TO DO ▸
Line count for the string "Proxy": give the number of lines in the data below that contain it, and nothing more.

BEGIN

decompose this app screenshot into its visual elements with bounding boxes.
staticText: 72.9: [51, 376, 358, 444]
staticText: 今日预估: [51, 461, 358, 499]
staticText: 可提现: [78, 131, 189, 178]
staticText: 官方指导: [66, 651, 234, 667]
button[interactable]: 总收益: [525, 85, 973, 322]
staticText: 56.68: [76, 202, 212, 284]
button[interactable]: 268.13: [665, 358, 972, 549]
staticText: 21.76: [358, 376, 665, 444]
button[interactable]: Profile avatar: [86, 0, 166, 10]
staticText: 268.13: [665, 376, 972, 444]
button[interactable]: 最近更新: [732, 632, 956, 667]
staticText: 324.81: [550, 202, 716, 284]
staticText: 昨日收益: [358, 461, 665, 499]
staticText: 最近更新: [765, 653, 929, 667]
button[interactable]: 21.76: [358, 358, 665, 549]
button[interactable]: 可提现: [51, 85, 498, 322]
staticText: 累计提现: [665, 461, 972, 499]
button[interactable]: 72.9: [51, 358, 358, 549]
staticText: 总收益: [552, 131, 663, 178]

END
BEGIN

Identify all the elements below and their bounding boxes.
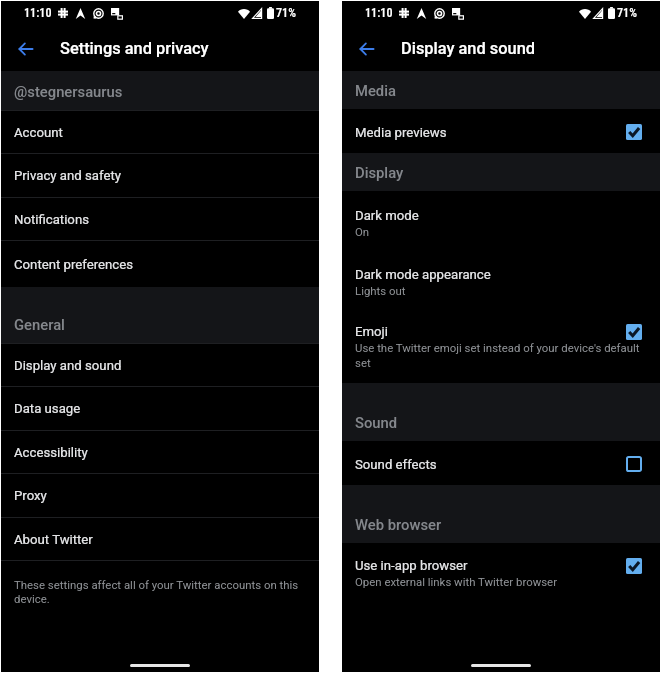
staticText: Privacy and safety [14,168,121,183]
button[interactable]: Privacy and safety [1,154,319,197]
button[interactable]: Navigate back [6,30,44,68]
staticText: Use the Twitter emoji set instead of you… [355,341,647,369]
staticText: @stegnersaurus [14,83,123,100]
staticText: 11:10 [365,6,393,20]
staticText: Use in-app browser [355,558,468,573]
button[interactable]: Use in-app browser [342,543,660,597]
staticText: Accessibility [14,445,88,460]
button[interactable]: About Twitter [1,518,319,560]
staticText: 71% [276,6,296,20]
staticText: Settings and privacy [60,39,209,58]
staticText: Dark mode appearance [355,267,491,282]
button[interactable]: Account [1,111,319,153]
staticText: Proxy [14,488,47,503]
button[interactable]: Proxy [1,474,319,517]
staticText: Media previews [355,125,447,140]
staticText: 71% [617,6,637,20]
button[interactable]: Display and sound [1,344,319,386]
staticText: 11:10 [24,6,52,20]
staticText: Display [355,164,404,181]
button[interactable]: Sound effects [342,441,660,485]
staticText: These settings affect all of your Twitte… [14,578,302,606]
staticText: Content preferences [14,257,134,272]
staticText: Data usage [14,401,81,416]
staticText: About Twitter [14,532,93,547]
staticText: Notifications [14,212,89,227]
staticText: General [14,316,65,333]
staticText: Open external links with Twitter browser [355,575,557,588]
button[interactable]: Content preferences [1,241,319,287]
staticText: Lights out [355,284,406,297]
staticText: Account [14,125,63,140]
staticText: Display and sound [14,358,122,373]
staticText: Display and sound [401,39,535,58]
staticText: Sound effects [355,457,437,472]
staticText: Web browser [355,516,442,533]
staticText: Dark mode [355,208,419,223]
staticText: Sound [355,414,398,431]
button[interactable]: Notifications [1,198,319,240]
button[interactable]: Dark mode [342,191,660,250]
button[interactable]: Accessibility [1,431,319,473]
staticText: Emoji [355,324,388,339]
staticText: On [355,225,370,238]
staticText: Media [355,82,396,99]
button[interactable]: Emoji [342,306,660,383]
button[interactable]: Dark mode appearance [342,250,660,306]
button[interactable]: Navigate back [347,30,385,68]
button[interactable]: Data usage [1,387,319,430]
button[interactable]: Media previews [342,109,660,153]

END
BEGIN

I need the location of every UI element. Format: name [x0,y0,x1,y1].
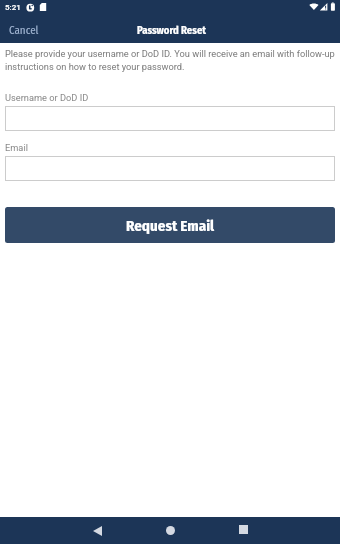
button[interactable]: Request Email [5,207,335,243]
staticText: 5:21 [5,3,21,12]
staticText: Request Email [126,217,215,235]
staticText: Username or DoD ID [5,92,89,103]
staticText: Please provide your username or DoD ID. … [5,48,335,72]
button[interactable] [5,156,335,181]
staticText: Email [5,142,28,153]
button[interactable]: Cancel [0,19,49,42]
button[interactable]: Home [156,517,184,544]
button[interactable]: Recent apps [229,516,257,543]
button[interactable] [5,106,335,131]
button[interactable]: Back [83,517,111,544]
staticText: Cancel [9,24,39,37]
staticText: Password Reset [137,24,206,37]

END

RESPONSE BELOW ▸
2